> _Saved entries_
┌──

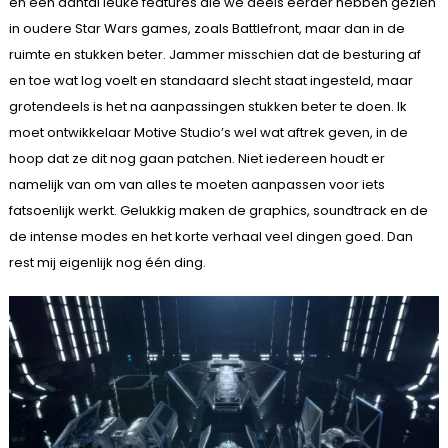
en een aantal leuke features die we deels eerder hebben gezien
in oudere Star Wars games, zoals Battlefront, maar dan in de
ruimte en stukken beter. Jammer misschien dat de besturing af
en toe wat log voelt en standaard slecht staat ingesteld, maar
grotendeels is het na aanpassingen stukken beter te doen. Ik
moet ontwikkelaar Motive Studio’s wel wat aftrek geven, in de
hoop dat ze dit nog gaan patchen. Niet iedereen houdt er
namelijk van om van alles te moeten aanpassen voor iets
fatsoenlijk werkt. Gelukkig maken de graphics, soundtrack en de
de intense modes en het korte verhaal veel dingen goed. Dan
rest mij eigenlijk nog één ding.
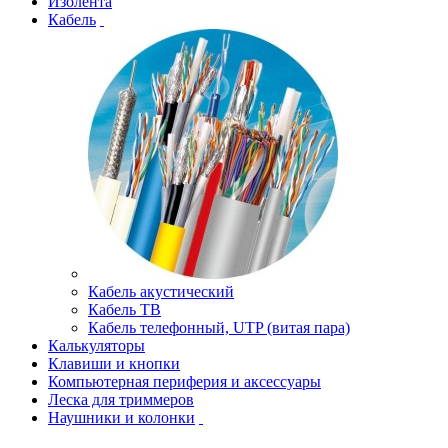
Изолента
Кабель
Кабель акустический
Кабель ТВ
Кабель телефонный, UTP (витая пара)
Калькуляторы
Клавиши и кнопки
Компьютерная периферия и аксессуары
Леска для триммеров
Наушники и колонки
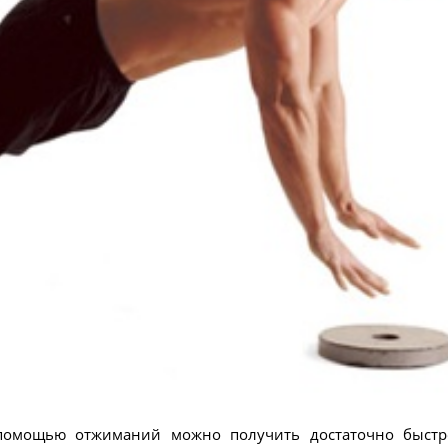
помощью отжиманий можно получить достаточно быст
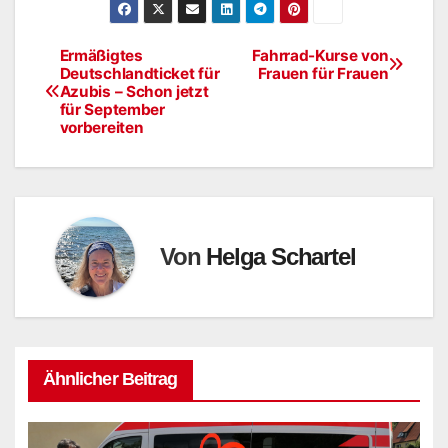
Ermäßigtes
Fahrrad-Kurse von
Beitragsnavigation
Deutschlandticket für
Frauen für Frauen
Azubis – Schon jetzt
für September
vorbereiten
Von
Helga Schartel
Ähnlicher Beitrag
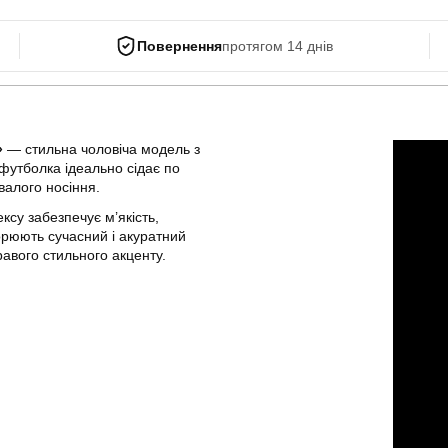
Повернення
протягом 14 днів
»
— стильна чоловіча модель з
футболка ідеально сідає по
ивалого носіння.
су забезпечує м’якість,
ворюють сучасний і акуратний
равого стильного акценту.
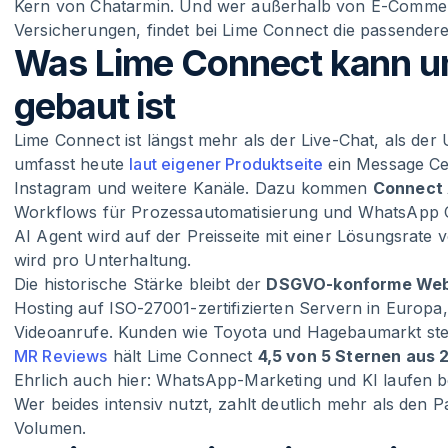
Kern von Chatarmin. Und wer außerhalb von E-Commerc
Versicherungen, findet bei Lime Connect die passende
Was Lime Connect kann un
gebaut ist
Lime Connect ist längst mehr als der Live-Chat, als der
umfasst heute
laut eigener Produktseite
ein Message Ce
Instagram und weitere Kanäle. Dazu kommen
Connect 
Workflows für Prozessautomatisierung und WhatsApp C
AI Agent wird auf der Preisseite mit einer Lösungsrat
wird pro Unterhaltung.
Die historische Stärke bleibt der
DSGVO-konforme Web
Hosting auf ISO-27001-zertifizierten Servern in Europa
Videoanrufe. Kunden wie Toyota und Hagebaumarkt stehe
MR Reviews
hält Lime Connect
4,5 von 5 Sternen aus
Ehrlich auch hier: WhatsApp-Marketing und KI laufen b
Wer beides intensiv nutzt, zahlt deutlich mehr als den 
Volumen.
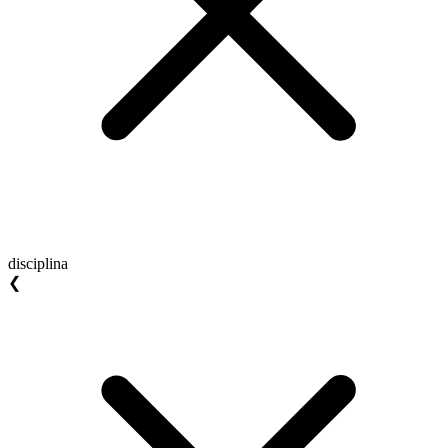
disciplina
❮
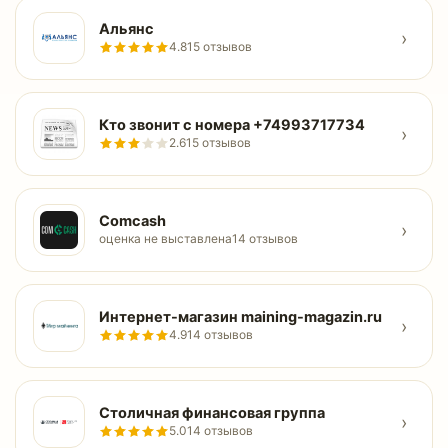
Альянс
›
4.8
15 отзывов
Кто звонит с номера +74993717734
›
2.6
15 отзывов
Comcash
›
оценка не выставлена
14 отзывов
Интернет-магазин maining-magazin.ru
›
4.9
14 отзывов
Столичная финансовая группа
›
5.0
14 отзывов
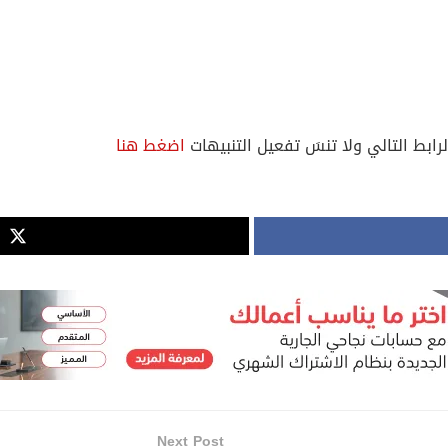
لرابط التالي ولا تنسَ تفعيل التنبيهات
اضغط هنا
Next Post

└──

> _Exercise prompt_
The reply should hold exactly the lines above, starting at the line with "Beitragsnavigation" and ending at the line with "DSGVO-konforme Web", and no pictures.

> _Exercise response_
Beitragsnavigation
Deutschlandticket für
Frauen für Frauen
Azubis – Schon jetzt
für September
vorbereiten
Von
Helga Schartel
Ähnlicher Beitrag
Повернення
протягом 14 днів
»
— стильна чоловіча модель з
футболка ідеально сідає по
ивалого носіння.
су забезпечує м’якість,
ворюють сучасний і акуратний
равого стильного акценту.
Kern von Chatarmin. Und wer außerhalb von E-Commerc
Versicherungen, findet bei Lime Connect die passende
Was Lime Connect kann un
gebaut ist
Lime Connect ist längst mehr als der Live-Chat, als der
umfasst heute
laut eigener Produktseite
ein Message Ce
Instagram und weitere Kanäle. Dazu kommen
Connect 
Workflows für Prozessautomatisierung und WhatsApp C
AI Agent wird auf der Preisseite mit einer Lösungsrat
wird pro Unterhaltung.
Die historische Stärke bleibt der
DSGVO-konforme Web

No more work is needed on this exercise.